Мы воспринимаем Гриффина как злодея лишь до тех пор, пока он не начинает сам повествовать о себе. С этого момента он — это «я», а всякое «я» у Уэллса — это его читатель. Невидимый человек должен ходить голым и босым, а значит, подвергаться простуде, оставлять следы ног на снегу — все это мог придумать только тот автор, который полностью влез в кожу своего героя и вынудил читателя сделать то же.
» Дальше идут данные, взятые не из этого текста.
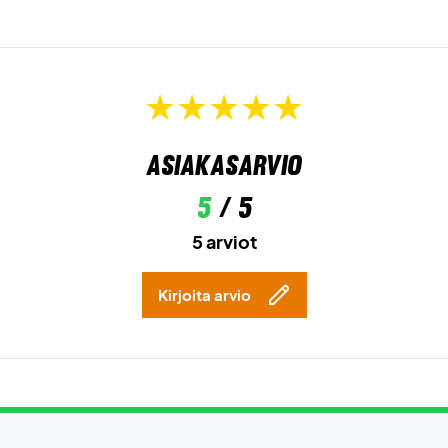
Asiakasarvio
5
/ 5
5 arviot
Kirjoita arvio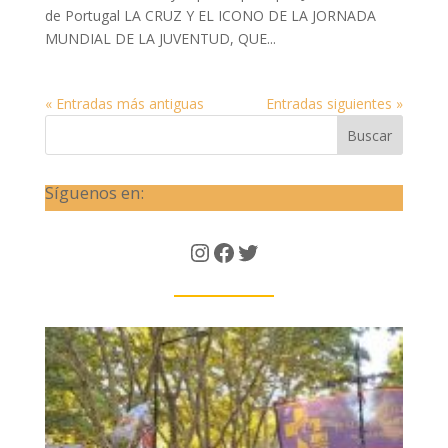
de Portugal LA CRUZ Y EL ICONO DE LA JORNADA
MUNDIAL DE LA JUVENTUD, QUE...
« Entradas más antiguas
Entradas siguientes »
Buscar
Síguenos en:
Instagram
Facebook
Twitter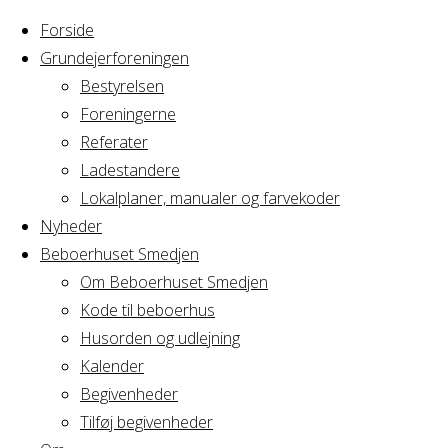
Forside
Grundejerforeningen
Bestyrelsen
Foreningerne
Home
Arrangement
Referater
Syng sammen
Ladestandere
Syng
Lokalplaner, manualer og farvekoder
Nyheder
Beboerhuset Smedjen
sammen
Om Beboerhuset Smedjen
Kode til beboerhus
Husorden og udlejning
Kalender
Hvornår
Begivenheder
Tilføj begivenheder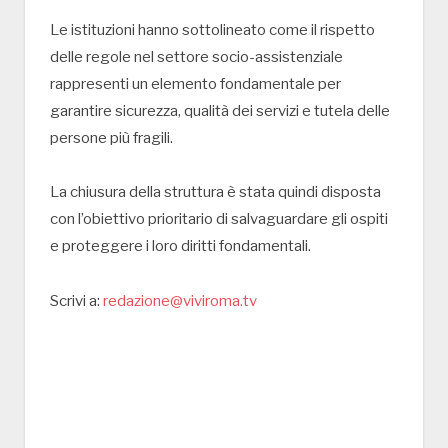
Le istituzioni hanno sottolineato come il rispetto
delle regole nel settore socio-assistenziale
rappresenti un elemento fondamentale per
garantire sicurezza, qualità dei servizi e tutela delle
persone più fragili.
La chiusura della struttura è stata quindi disposta
con l’obiettivo prioritario di salvaguardare gli ospiti
e proteggere i loro diritti fondamentali.
Scrivi a:
redazione@viviroma.tv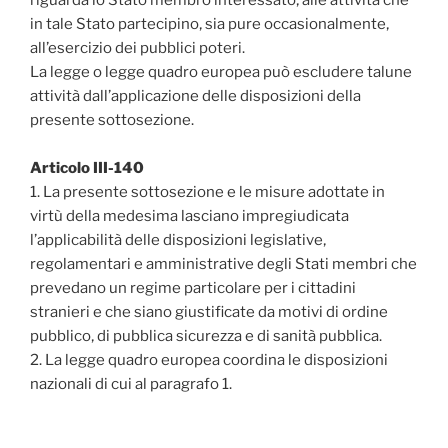
riguarda lo Stato membro interessato‚ alle attività che
in tale Stato partecipino‚ sia pure occasionalmente‚
all’esercizio dei pubblici poteri.
La legge o legge quadro europea può escludere talune
attività dall’applicazione delle disposizioni della
presente sottosezione.
Articolo III-140
1. La presente sottosezione e le misure adottate in
virtù della medesima lasciano impregiudicata
l’applicabilità delle disposizioni legislative‚
regolamentari e amministrative degli Stati membri che
prevedano un regime particolare per i cittadini
stranieri e che siano giustificate da motivi di ordine
pubblico‚ di pubblica sicurezza e di sanità pubblica.
2. La legge quadro europea coordina le disposizioni
nazionali di cui al paragrafo 1.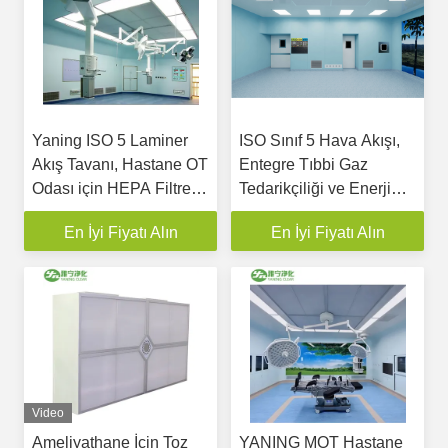
Yaning ISO 5 Laminer
ISO Sınıf 5 Hava Akışı,
Akış Tavanı, Hastane OT
Entegre Tıbbi Gaz
Odası için HEPA Filtresi
Tedarikçiliği ve Enerji
99.995%@0.3 ve
Tasarruflu EC Fanları ile
En İyi Fiyatı Alın
En İyi Fiyatı Alın
Özelleştirilebilir Boyut
Modüler Ameliyathane
Laminer Akış Tavan
Sistemi
Video
Ameliyathane İçin Toz
YANING MOT Hastane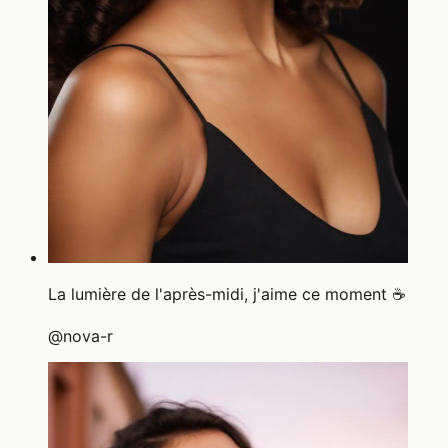
La lumière de l'après-midi, j'aime ce moment ☕
@
nova-r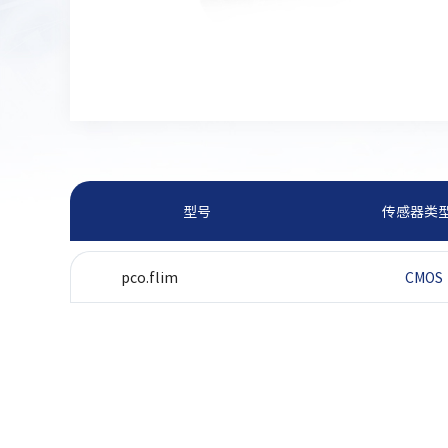
型号
传感器类
pco.flim
CMOS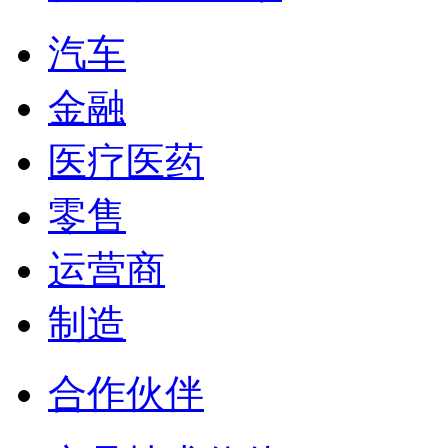
汽车
金融
医疗医药
零售
运营商
制造
合作伙伴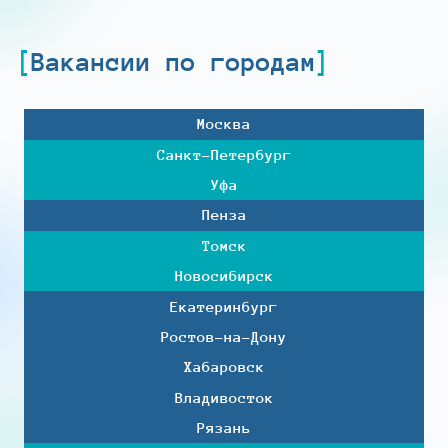
Вакансии по городам
Москва
Санкт-Петербург
Уфа
Пенза
Томск
Новосибирск
Екатеринбург
Ростов-на-Дону
Хабаровск
Владивосток
Рязань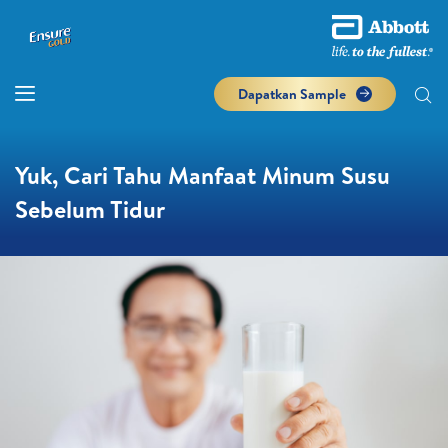
Dapatkan Sample
Yuk, Cari Tahu Manfaat Minum Susu
Sebelum Tidur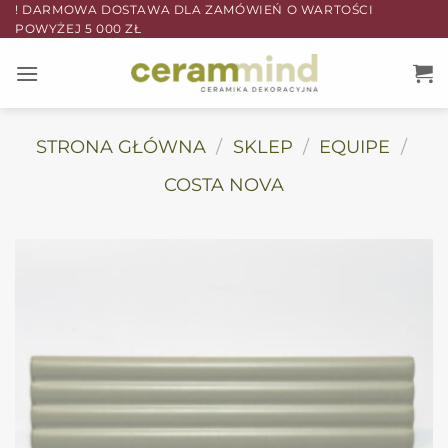
Przewiń
! DARMOWA DOSTAWA DLA ZAMÓWIEŃ O WARTOŚCI
POWYŻEJ 5 000 ZŁ
do
zawartości
STRONA GŁÓWNA
/
SKLEP
/
EQUIPE
/
COSTA NOVA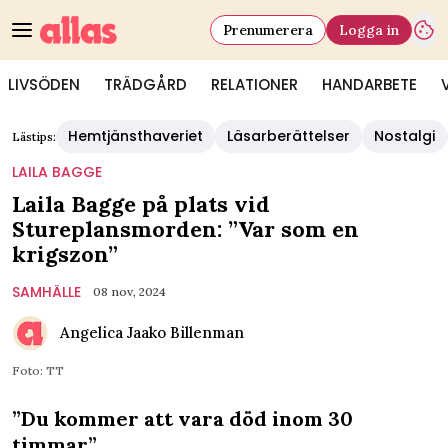
Prenumerera
Logga in
LIVSÖDEN
TRÄDGÅRD
RELATIONER
HANDARBETE
Hemtjänsthaveriet
Läsarberättelser
Nostalgi
Lästips:
LAILA BAGGE
Laila Bagge på plats vid
Stureplansmorden: ”Var som en
krigszon”
SAMHÄLLE
08 nov, 2024
Angelica Jaako Billenman
Foto: TT
”Du kommer att vara död inom 30
timmar”.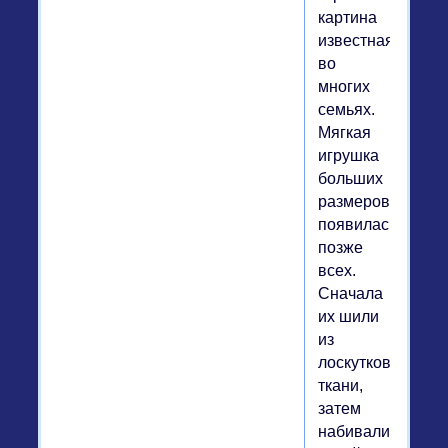
картина
известная
во
многих
семьях.
Мягкая
игрушка
больших
размеров
появилась
позже
всех.
Сначала
их шили
из
лоскутков
ткани,
затем
набивали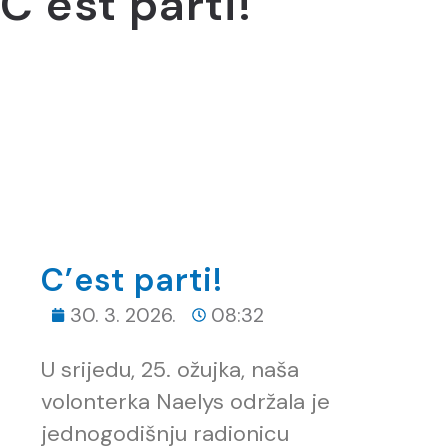
C’est parti!
C’est parti!
30. 3. 2026.
08:32
U srijedu, 25. ožujka, naša
volonterka Naelys održala je
jednogodišnju radionicu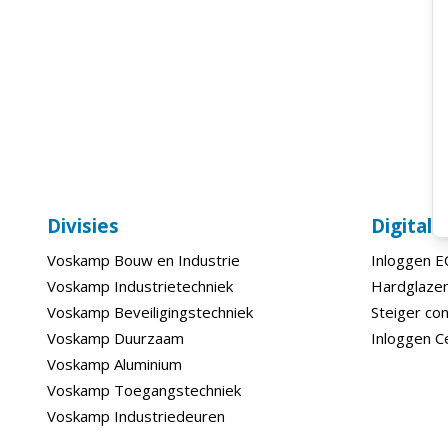
Divisies
Digital
Voskamp Bouw en Industrie
Inloggen 
Voskamp Industrietechniek
Hardglazen
Voskamp Beveiligingstechniek
Steiger con
Voskamp Duurzaam
Inloggen C
Voskamp Aluminium
Voskamp Toegangstechniek
Voskamp Industriedeuren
У этого «я» нет не только лица и фигуры — у него уже нет ни преступного прошлого, ни характера, ни свойств: «я» — это любой и каждый, и читатель — невидимый, раздетый, голодный, простуженный, травимый собаками, перепуганный, несчастный — всякое действие Невидимки оправдывает, потому что «я», поставленный в такие условия, поступил бы так же. «Конечно, я был в безвыходном положении, в ужасном положении! Да и горбун довел меня до бешенства: гонялся за мной по всему дому, угрожал своим дурацким револьвером, отпирал и запирал двери… Это было невыносимо!» Кемп в ответ на эти жалобы лишь делает вид, что понимает своего старого товарища, но читатель-то по-настоящему понимает его. Конечно, я был в безвыходном положении! Зима, я раздет, мне холодно — о, как мне холодно, как мне нужна одежда! Боже милостивый, я босиком вынужден ступать по камням, по снегу, по стеклам, а вы мне толкуете о морали! Конечно, я ударил хозяина лавки стулом, а что еще мне оставалось делать?! Я просто замерзший человек, которому некуда деваться — не возмущайтесь, а пожалейте меня…
Потом автор отбирает слово у Невидимки — читатель, ошалело встряхнувшись, уже не может понять, как он только что отождествлял себя с грабителем и убийцей. Но жалость остается. Если бы Уэллс дальше передал повествование Кемпу, мы бы поняли и одобрили и его предательство по отношению к Гриффину. В моем доме опасный бандит — как я мог не донести? Мне страшно; не осуждайте, а пожалейте меня… Но Уэллс этого не сделал. Он мастерски рассказал о страхе Кемпа, но только рассказал; читатель чувствует страх Кемпа, ежится, а все-таки не может стать Кемпом и поэтому воспринимает его поступок как низкий по отношению к тому, другому.